Per quanto si possa osservare, dal piano costituzionale in giù, sembra che la vicenda sorprenda anzitutto sul piano dell’evidenza. Perché lo Stato italiano attribuisce un rilievo alle festività natalizie? O a quelle pasquali? O a quelle patronali? Perché vi correla giorni di “vacanza” scolastica? Evidentemente vi è un giudizio di valore che conferisce rilevanza a quanto in quei giorni si celebri, se non da tutti, almeno dalla maggior parte dei cittadini. E allora: non sarà doveroso, oltre che opportuno, rendere edotti alunni e studenti circa quanto la fede cristiana invita a professare e effettivamente professa in tali ricorrenze? Ciò non concorre a far conoscere, anche da un punto di vista educativo e culturale, l’identità reale di un paese, che non vive soltanto di 8 marzo, 25 aprile e 1º maggio? Le risposte parrebbero evidenti. Tuttavia, come si è osservato da più parti, se ieri lo stigma sociale era attribuito a condotte che ledevano le credenze del popolo italiano, le bestemmie e le irriverenze, oggi la scure di abbatte su coloro che osano richiamare i fondamenti spirituali della nostra gente. 

Tra le rare eccezione al circolo, o forse circo, massmediatico vi è stata quella di Vittorio Sgarbi, non un esponente della polizia morale del paese, il quale, in veste anche di Sottosegretario di Stato alla Cultura, ha avuto modo di interrogare l’insegnante, appurando che la stessa ha agito nell’insegnamento dei valori su cui si fonda la nostra civiltà, senza esaltazione o fanatismo.

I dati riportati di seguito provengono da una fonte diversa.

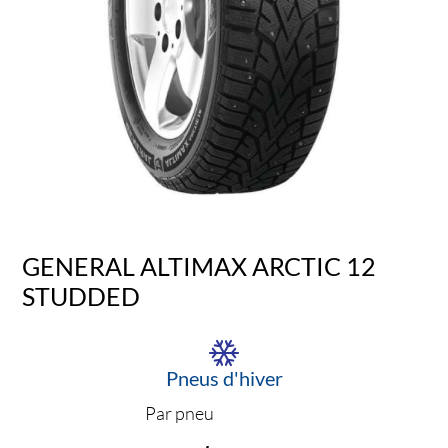
GENERAL ALTIMAX ARCTIC 12
STUDDED
Pneus d'hiver
Par pneu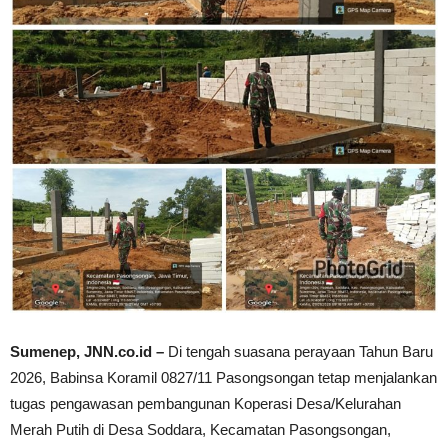
Sumenep, JNN.co.id –
Di tengah suasana perayaan Tahun Baru
2026, Babinsa Koramil 0827/11 Pasongsongan tetap menjalankan
tugas pengawasan pembangunan Koperasi Desa/Kelurahan
Merah Putih di Desa Soddara, Kecamatan Pasongsongan,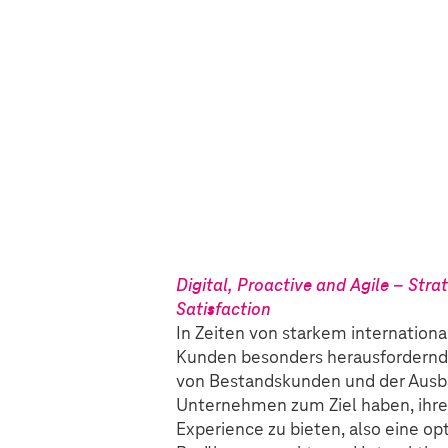
Digital, Proactive and Agile – St
Satisfaction
In Zeiten von starkem internatio
Kunden besonders herausfordernd.
von Bestandskunden und der Ausb
Unternehmen zum Ziel haben, ihre
Experience zu bieten, also eine o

Sgarbi ha inoltre affermato che l’abuso risiede esclusivamente in chi ha stabilito sanzioni infondate. Come sottolineato in una delle consuete dirette video, il critico si è domandato come sia possibile sanzionare un docente per la recita di una preghiera, quando alle scuole superiori, si spera almeno, viene tuttora insegnata e illustrata, ad esempio, la sublime preghiera che Dante mette in bocca a San Bernardo nel suo Paradiso: “Vergine Madre, figlia del tuo Figlio”. 

Al di là di questa lodevole eccezione è quella di qualche altro esponente del giornalismo “scorretto”, come Mario Giordano, silenzio tombale si è udito anche dalle parti del Ministero dell’Istruzione e del Merito, ovvero dal Ministro Professore Giuseppe Valditara. Evidentemente, né istruzione né merito sono rappresentante adeguatamente dall’operato della maestra Francescangeli, almeno non quelle che ha in mente il Ministro Valditara, sempre che ne abbia una qualche idea. Sul piano politico però, resta da chiedersi quale differenza ormai corra tra la cosiddetta destra, patriota a alla bisogna, fratella e fratellastra d’Italia, e la sinistra liberal e anticristiana che ha (s)governato questa Italia per troppi anni e  che, forse troppo illusoriamente, credevamo e speravamo di esserci tolti di torno per almeno un decennio.